United StatesUnited States Ives, Schubert, Bartók, Ravel, Bolcom: Dawn Upshaw (soprano), Gilbert Kalish (piano), Corbett Auditorium, Cincinnati, Ohio. 23.9.2014 (RDA)

Ives: Songs; “The Alcotts” from Piano Sonata No. 2, “Concord”
Schubert: Songs
Bartók: Songs
Ravel: Histoires Naturelles
William Bolcolm: Songs

To accommodate the large crowd that turned up to hear soprano Dawn Upshaw and pianist Gilbert Kalish, Chamber Music/Cincinnati had to relocate the concert to the larger Corbett Auditorium. Performing songs in English, German, French and Hungarian—with a solo piano interlude—Upshaw and Kalish created a great evening of music.

Since her professional debut thirty years ago, Upshaw has made a graceful transition from being primarily a Mozart singer, for which her young light lyric voice was perfect, to a versatile recitalist at home in multi-lingual concert repertoire. Her voice has settled into a lower range where she now is the most at home, using her chest voice without pulling punches. She inhabited the prickly angularities of Charles Ives’ “The Cage” and the homespun sentimentality of “Songs My Mother Taught Me,” both within a seven-song group from the maverick composer. Kalish followed with an impeccably and idiomatically played version of “The Alcotts,” from Ives’s Second Piano Sonata, the “Concord.”

In a group of Schubert lieder, Upshaw purposefully placed her voice first and foremost at the service of the words of seven songs, all but one with Goethe texts, ranging from the playfulness of “Geheimes” and the restlessness of “Gretchen am Spinnrade,” to the bravura of “Rastlose Liebe.” A natural lieder singer, Upshaw had noble company in Kalish, whose protean pianistic skills were at all times nobly put to the service of the music and its textual subtleties—a partnership of equals.
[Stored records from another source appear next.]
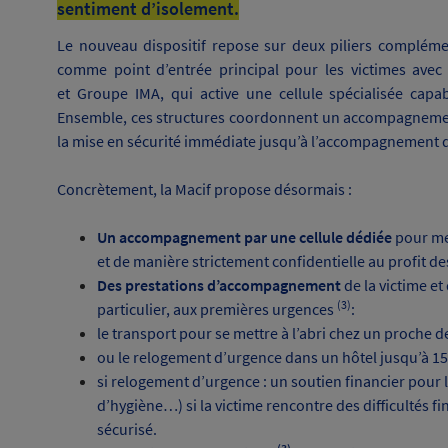
sentiment d’isolement.
Le nouveau dispositif repose sur deux piliers compléme
comme point d’entrée principal pour les victimes ave
et
Groupe IMA
, qui active une cellule spécialisée capa
Ensemble, ces structures coordonnent un accompagnement 
la mise en sécurité immédiate jusqu’à l’accompagnement d
Concrètement, la Macif propose désormais :
Un accompagnement par une cellule dédiée
pour met
et de manière strictement confidentielle au profit d
Des prestations d’accompagnement
de la victime et
(3)
particulier, aux premières urgences
:
le transport pour se mettre à l’abri chez un proche d
ou le relogement d’urgence dans un hôtel jusqu’à 15 
si relogement d’urgence : un soutien financier pour
d’hygiène…) si la victime rencontre des difficultés 
sécurisé.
In the second half the duo took the audience into the little known world of Hungarian song literature, with five folk songs set to music by Béla Bartók. The language is tricky, with quirky stresses on the first syllables of words, but Upshaw imbued these small gems with charm and poignancy.

It was the late Dietrich Fischer-Dieskau who made a derogatory comment about the French baritone Gérard Souzay, saying that one could be either a good singer of German lieder or a good singer of French mélodies, but not both. Not so for Upshaw, who sailed into Ravel’s Histoires Naturelles in flawless French, effectively delivering the utterly Gallic humor of Jules Renard’s depictions of a peacock, a cricket, a swan, a kingfisher and a guinea hen.

William Bolcom’s “Song of Black Max,” “Waitin’” and “George,” with texts by Arnold Weinstein, straddle the worlds of concert and cabaret. Upshaw’s singing of these was tough, street-wise, “been there, done that”—an entertaining and uncompromising ending to the evening.